TASK: Where the records below show the word "درخواست" in a line, please copy that line.

SOURCE RECORDS:
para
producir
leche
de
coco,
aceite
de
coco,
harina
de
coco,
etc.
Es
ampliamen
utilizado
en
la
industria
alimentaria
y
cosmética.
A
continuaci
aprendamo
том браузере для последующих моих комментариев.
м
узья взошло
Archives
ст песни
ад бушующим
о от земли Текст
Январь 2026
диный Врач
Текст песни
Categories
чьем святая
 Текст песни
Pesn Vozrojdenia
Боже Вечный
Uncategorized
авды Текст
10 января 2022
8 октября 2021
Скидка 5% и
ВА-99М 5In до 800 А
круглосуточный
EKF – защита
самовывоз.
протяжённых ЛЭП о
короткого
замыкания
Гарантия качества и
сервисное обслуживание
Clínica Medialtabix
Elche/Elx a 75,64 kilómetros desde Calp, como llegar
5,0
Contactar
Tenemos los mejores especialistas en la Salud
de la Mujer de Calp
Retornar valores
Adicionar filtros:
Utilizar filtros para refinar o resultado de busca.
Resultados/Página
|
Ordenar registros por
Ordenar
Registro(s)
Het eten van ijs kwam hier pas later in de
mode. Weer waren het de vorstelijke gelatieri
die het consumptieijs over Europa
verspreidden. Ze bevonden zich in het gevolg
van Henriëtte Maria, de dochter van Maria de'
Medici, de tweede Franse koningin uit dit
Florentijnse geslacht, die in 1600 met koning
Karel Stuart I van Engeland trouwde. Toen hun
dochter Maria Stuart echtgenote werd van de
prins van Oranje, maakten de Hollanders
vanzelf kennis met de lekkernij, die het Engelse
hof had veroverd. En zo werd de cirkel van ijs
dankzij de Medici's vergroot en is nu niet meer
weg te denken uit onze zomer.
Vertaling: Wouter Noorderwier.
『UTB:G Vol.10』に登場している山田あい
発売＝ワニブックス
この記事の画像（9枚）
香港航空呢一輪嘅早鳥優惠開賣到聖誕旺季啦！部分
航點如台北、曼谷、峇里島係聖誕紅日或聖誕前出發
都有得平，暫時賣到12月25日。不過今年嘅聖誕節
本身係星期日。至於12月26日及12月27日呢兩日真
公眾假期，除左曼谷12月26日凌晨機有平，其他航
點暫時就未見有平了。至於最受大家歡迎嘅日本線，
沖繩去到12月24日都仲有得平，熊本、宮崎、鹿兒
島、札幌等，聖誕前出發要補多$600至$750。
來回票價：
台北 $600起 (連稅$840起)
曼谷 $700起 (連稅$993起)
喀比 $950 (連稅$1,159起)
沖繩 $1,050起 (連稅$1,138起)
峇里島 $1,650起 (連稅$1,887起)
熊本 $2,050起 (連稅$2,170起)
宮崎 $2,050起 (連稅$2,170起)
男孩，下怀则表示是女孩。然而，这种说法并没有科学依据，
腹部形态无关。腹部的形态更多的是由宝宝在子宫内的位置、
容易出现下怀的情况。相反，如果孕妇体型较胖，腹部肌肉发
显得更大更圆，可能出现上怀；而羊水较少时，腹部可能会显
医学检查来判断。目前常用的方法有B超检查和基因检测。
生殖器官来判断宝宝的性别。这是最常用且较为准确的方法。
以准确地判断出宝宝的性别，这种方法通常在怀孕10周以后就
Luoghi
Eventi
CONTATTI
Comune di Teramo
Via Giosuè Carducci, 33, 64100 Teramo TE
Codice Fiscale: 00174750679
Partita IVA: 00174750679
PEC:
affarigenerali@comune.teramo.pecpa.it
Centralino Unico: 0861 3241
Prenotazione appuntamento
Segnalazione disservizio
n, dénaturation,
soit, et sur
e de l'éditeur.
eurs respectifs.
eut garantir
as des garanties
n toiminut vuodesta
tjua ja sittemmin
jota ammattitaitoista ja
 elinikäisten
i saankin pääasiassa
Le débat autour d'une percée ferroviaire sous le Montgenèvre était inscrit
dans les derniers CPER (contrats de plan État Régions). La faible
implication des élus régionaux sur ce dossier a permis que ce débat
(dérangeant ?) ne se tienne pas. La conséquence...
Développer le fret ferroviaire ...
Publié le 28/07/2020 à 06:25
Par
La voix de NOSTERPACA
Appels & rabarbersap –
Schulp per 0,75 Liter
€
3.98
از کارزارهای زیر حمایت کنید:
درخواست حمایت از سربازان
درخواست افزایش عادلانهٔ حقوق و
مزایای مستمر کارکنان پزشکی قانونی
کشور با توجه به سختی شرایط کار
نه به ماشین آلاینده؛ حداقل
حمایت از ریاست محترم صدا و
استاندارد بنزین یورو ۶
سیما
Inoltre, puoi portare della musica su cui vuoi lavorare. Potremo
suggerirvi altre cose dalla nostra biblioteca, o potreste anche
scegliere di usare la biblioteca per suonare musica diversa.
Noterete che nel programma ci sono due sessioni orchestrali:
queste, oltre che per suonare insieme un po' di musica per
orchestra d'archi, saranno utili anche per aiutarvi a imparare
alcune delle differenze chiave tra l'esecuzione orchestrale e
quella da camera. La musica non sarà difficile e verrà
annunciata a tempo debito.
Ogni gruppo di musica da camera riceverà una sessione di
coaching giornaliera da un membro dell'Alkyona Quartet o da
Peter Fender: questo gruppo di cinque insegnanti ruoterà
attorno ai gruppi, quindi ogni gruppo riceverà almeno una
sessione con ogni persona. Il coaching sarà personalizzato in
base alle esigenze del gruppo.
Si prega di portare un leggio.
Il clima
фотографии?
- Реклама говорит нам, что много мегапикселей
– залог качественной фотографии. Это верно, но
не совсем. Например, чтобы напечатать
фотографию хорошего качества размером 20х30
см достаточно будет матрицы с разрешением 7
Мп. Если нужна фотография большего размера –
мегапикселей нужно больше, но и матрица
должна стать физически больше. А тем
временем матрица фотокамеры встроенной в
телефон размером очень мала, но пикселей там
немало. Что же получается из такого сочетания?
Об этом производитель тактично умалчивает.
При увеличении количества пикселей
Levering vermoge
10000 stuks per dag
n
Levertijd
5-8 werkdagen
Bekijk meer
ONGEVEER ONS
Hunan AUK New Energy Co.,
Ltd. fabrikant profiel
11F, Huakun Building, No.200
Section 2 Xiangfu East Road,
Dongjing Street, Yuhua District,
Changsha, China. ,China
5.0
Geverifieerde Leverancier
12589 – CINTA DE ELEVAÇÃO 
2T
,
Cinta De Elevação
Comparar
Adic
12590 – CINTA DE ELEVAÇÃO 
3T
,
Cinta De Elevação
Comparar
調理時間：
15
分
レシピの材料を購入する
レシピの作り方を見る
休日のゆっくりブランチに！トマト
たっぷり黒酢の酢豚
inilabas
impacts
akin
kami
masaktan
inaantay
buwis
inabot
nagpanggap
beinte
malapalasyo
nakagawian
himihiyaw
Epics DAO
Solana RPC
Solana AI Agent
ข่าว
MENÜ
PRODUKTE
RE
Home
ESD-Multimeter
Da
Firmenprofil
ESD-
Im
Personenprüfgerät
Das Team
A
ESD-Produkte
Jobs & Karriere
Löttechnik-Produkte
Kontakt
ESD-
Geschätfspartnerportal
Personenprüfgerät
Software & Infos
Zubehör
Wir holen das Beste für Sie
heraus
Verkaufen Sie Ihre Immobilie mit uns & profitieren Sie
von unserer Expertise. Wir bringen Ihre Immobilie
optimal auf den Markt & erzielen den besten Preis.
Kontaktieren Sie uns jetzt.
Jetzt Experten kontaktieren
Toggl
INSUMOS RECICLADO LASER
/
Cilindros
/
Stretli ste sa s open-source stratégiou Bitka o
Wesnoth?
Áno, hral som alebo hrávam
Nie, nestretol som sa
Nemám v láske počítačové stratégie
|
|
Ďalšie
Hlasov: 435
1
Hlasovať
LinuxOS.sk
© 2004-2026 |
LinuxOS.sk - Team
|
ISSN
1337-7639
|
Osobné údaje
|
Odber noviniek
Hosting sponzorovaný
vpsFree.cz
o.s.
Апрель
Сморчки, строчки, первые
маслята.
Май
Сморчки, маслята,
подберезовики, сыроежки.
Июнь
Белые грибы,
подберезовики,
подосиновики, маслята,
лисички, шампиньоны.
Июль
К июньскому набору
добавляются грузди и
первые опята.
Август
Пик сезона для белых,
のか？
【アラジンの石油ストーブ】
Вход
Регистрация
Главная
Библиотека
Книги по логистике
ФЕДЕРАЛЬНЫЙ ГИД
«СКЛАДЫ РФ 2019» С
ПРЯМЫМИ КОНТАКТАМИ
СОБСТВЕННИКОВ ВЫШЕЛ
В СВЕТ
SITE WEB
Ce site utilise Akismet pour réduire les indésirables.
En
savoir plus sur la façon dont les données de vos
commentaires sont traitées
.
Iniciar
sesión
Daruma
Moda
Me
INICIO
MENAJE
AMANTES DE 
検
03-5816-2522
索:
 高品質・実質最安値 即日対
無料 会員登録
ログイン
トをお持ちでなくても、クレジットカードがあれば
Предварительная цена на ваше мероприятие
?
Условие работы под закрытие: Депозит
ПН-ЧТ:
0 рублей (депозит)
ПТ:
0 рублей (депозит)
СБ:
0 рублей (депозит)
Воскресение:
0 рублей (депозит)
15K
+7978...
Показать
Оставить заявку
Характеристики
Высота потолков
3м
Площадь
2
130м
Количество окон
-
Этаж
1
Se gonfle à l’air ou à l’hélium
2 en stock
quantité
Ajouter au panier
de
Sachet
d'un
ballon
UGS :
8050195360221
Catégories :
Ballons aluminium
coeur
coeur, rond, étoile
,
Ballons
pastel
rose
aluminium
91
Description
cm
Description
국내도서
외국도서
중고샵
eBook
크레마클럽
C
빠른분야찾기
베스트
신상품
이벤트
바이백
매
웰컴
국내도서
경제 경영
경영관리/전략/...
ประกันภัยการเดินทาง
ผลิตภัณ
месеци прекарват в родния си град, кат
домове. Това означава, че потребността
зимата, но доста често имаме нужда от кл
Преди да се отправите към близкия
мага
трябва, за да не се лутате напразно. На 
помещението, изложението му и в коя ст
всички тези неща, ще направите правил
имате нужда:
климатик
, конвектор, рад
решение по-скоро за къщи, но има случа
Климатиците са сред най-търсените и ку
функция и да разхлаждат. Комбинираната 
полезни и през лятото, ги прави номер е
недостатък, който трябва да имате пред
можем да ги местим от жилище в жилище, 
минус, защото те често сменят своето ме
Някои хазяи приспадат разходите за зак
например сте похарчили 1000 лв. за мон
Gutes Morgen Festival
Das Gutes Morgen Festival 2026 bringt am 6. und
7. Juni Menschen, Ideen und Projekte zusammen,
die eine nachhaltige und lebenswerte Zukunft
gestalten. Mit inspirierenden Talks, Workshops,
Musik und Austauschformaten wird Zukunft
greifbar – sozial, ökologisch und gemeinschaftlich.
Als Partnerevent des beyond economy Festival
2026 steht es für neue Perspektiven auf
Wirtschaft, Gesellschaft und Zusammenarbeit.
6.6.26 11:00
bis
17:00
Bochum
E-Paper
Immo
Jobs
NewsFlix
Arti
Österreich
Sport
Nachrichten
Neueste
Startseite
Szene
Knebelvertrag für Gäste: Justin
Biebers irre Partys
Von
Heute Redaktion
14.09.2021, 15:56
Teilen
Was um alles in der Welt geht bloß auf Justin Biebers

SOLUTION FOR THIS PROBLEM:
درخواست حمایت از سربازان
درخواست افزایش عادلانهٔ حقوق و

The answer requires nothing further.